Having witnessed the evidence of human rights violations by the IPKF and the LTTE, Rajani co-authored a book, The Broken Palmyra. The book documents the violence in Jaffna in the 1980s.

==Death==
A few weeks after the publication of her book The Broken Palmyra, on 21 September 1989, Rajani was shot and killed at Thirunelvely, Jaffna in front of her house by a gunman while cycling back from work. The UTHR(J) and Rajani's sister accuse the LTTE of her murder as retaliation against her criticism of its violent tactics. However, the Tamil weekly Thinamurasu published an article in 1998 blaming the pro-Indian EPRLF for the killing, alleging that a former EPRLF member who had been directly involved in the killing confessed to having carried it out on the order of IPKF Colonel Sasikumar. Though there has been dispute over the identity of her killers, her daughters have identified them as LTTE members.

==Legacy and memorials==
===Documentary film===
In a documentary released worldwide in 2005, No More Tears Sister, produced by the National Film Board (NFB) of Canada, Rajani's life and legacy are brought to life. This film is available in free streaming on the site of the NFB. The film is written and directed by Helene Klodawsky with François Dagenais as its cinematographer. It runs for 80 min, 15 sec.

===Book===
The Malayalam novel Sugandhi Enna Aandal Devanayaki, by the author T. D. Ramakrishnan, portrayed the life and times of Rajani. The author even paid tribute to Rajani by dedicating the novel to her and quoting No More Tears Sister.

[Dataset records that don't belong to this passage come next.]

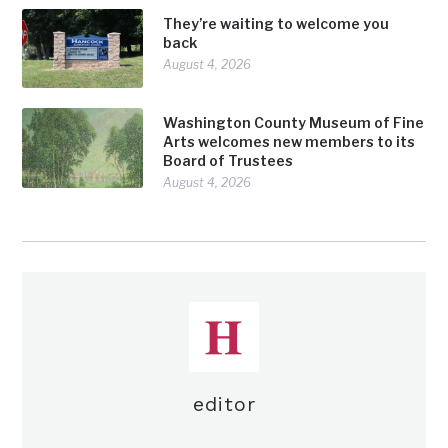
They’re waiting to welcome you
back
August 4, 2026
Washington County Museum of Fine
Arts welcomes new members to its
Board of Trustees
August 4, 2026
editor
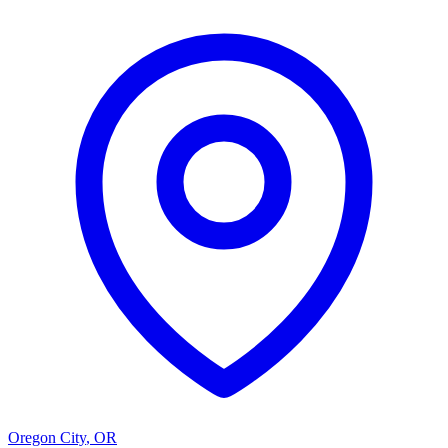
Oregon City
,
OR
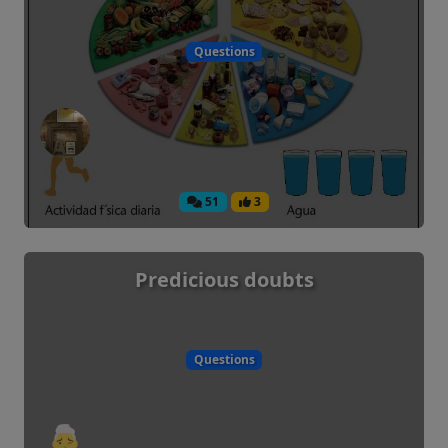
Questions
51
3
Predicious doubts
Questions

Rajani is also acknowledged as being the inspiration for the character Anjali Acca in the novel Brotherless Night by the author V. V. Ganeshananthan, which won the Women’s Prize for Fiction in 2024.

===Quotes===
Embracing feminism and a belief in human rights, Rajani felt that women in particular were the primary casualties of war:

Men in battle garb, whether they come with swords or guns, on a horse or in armored cars, the price of conquest seems heightened by the violation of women,

One day some gun will silence me and it will not be held by an outsider but by the son born in the womb of this very society, from a woman with whom my history is shared
wrote Rajani in 1989, a few months before she was killed.